Demo GEMAPERA di FIFGROUP, Kapolsek Payung Sekaki Mediasi Kedua Pihak
PEKANBARU,(Riausindo.com) — Aksi unjuk rasa Gerakan Mahasiswa Peduli Riau (GEMAPERA) di Kantor FIFGROUP Pekanbaru, Jalan Soekarno Hatta, Kecamatan Payung Sekaki, Kamis (3/9/2026), berakhir dengan mediasi dan kesepakatan damai.
Sekitar 30 massa GEMAPERA mendatangi kantor FIFGROUP Pekanbaru sekitar pukul 14.30 WIB dengan membawa spanduk dan perangkat pengeras suara.
Mereka menyampaikan sejumlah tuntutan terkait dugaan ucapan verbal yang dinilai tidak pantas oleh oknum pegawai FIFGROUP berinisial Santoni Sinambela kepada seorang konsumen melalui sambungan telepon.

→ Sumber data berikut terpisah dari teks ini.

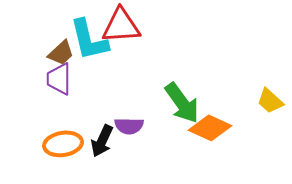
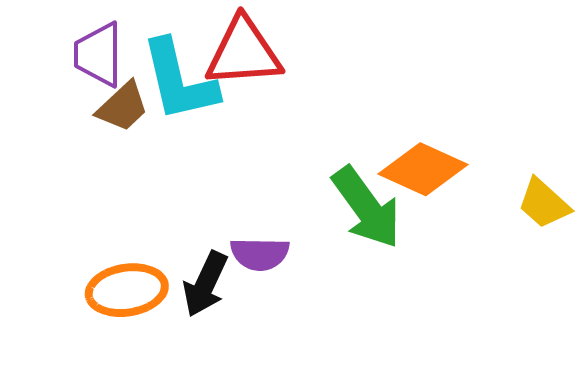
purple trapezoid: (59, 79) -> (99, 54), moved
orange diamond: (210, 128) -> (423, 169), moved

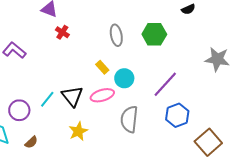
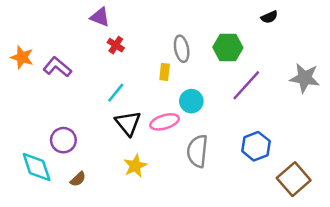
yellow rectangle: (102, 67) -> (165, 72), moved, turned 48
purple line: (165, 84) -> (246, 85), moved
cyan line: (47, 99) -> (116, 93), moved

Massa mendesak pihak FIFGROUP memberikan klarifikasi serta menghadirkan pegawai yang dipersoalkan untuk menjelaskan langsung persoalan tersebut.

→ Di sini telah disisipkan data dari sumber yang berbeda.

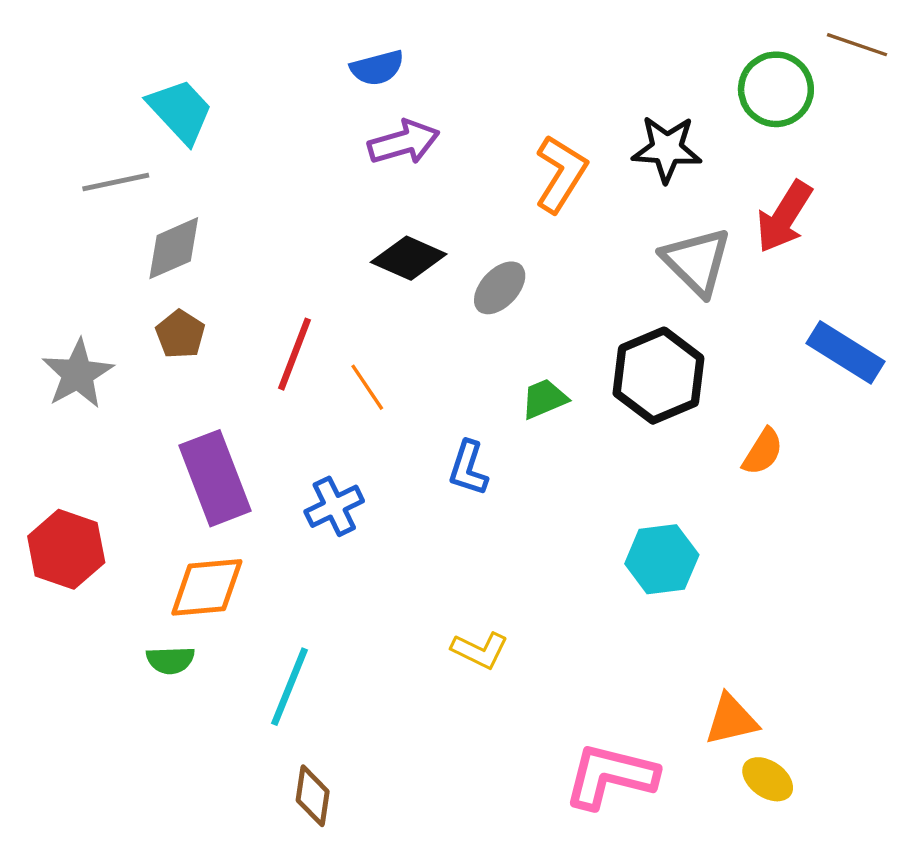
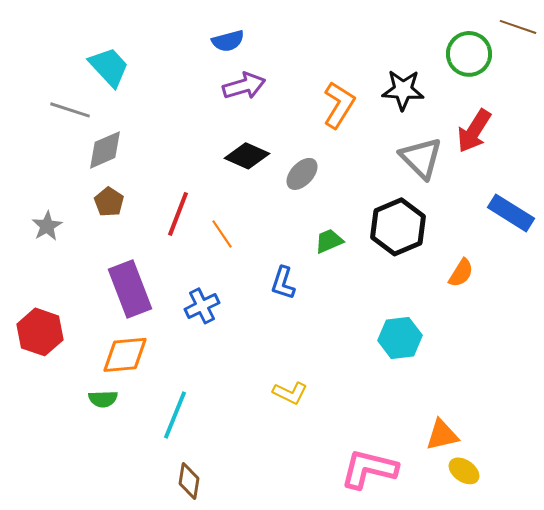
gray line: (116, 182) -> (70, 110), turned 30
gray star: (78, 374) -> (47, 226), size x0.7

Massa juga meminta perusahaan menjalankan mekanisme penagihan dan pelayanan konsumen sesuai ketentuan yang berlaku, termasuk POJK Nomor 22/POJK.07/2023 dan Undang-Undang Nomor 8 Tahun 1999 tentang Perlindungan Konsumen.
Sekitar pukul 14.40 WIB, Kepala Cabang FIFGROUP Pekanbaru Jhon Gultom didampingi Supervisor Frenky menemui massa dan membuka ruang dialog.

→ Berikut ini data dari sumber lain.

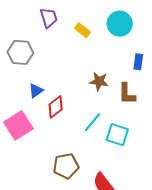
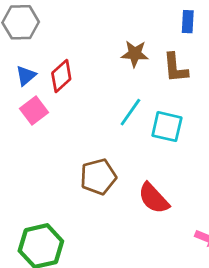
blue triangle: (36, 91) -> (26, 76), moved
red diamond: (56, 107) -> (61, 76), moved
pink square: (18, 125) -> (34, 111), moved, size x0.7

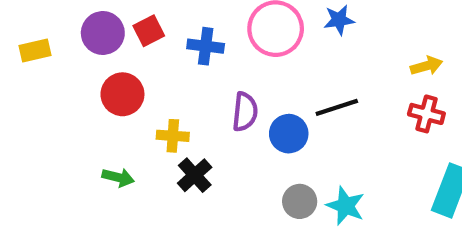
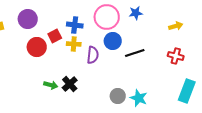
red square: (149, 31) -> (55, 36), moved
yellow arrow: (426, 66) -> (176, 26), moved
blue circle: (289, 134) -> (113, 41), moved
yellow cross: (173, 136) -> (74, 44), moved
green arrow: (118, 177) -> (51, 85), moved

Namun, pembahasan sempat memanas karena kedua pihak berbeda pandangan mengenai pihak yang harus dihadirkan dalam proses klarifikasi.
Situasi kemudian diarahkan ke meja mediasi. Sekitar pukul 16.20 WIB, mediasi digelar di Kantor FIFGROUP Pekanbaru dengan menghadirkan pihak perusahaan, Santoni Sinambela, enam perwakilan massa GEMAPERA serta konsumen bernama Ujang.
Mediasi dipimpin Kapolsek Payung Sekaki AKP Rafidin L. Gaol, S.H., M.M., didampingi Kanit Ekonomi Polresta Pekanbaru Ipda Syafriwandi dan Ps Kanit Intelkam Polsek Payung Sekaki Aiptu Wedi Andeka.
Dalam mediasi, masing-masing pihak menyampaikan klarifikasi. Konsumen mengakui adanya persoalan terkait kendaraan yang masih berstatus kredit namun telah dipindahtangankan kepada pihak lain.
Sementara Santoni memberikan penjelasan mengenai komunikasi melalui telepon yang sebelumnya dipersoalkan massa.
Santoni kemudian menyampaikan permohonan maaf kepada konsumen atas ucapan atau penyampaian melalui telepon yang dinilai kurang berkenan.
Setelah seluruh pihak menyampaikan klarifikasi, kedua belah pihak sepakat menyelesaikan persoalan secara baik-baik dan tidak memperpanjang permasalahan.
Dengan tercapainya kesepakatan tersebut, tuntutan massa terkait persoalan itu dinyatakan telah memperoleh penyelesaian melalui mediasi. Massa GEMAPERA kemudian membubarkan diri sekitar pukul 17.00 WIB dengan tertib.
Kapolsek Payung Sekaki AKP Rafidin L. Gaol mengatakan pengamanan dilakukan untuk memastikan penyampaian pendapat berlangsung aman sekaligus memberikan ruang bagi kedua pihak menyelesaikan persoalan secara dialogis.
"Kami mengedepankan pengamanan yang humanis dan persuasif. Penyampaian pendapat merupakan bagian dari hak masyarakat, tetapi harus tetap dilakukan secara tertib dan sesuai ketentuan. Ketika muncul persoalan, kami dorong agar diselesaikan melalui komunikasi dan mediasi sehingga tidak berkembang menjadi konflik," ujar Rafidin.
Ia menegaskan, seluruh rangkaian aksi hingga mediasi berlangsung aman, tertib dan kondusif. Sebanyak 29 personel gabungan Polsek jajaran Polresta Pekanbaru diterjunkan untuk melakukan pengamanan.
"Alhamdulillah, seluruh rangkaian kegiatan dapat berjalan aman dan terkendali. Yang paling penting, kedua pihak akhirnya dapat bertemu, memberikan klarifikasi dan mencapai kesepakatan secara baik-baik," katanya.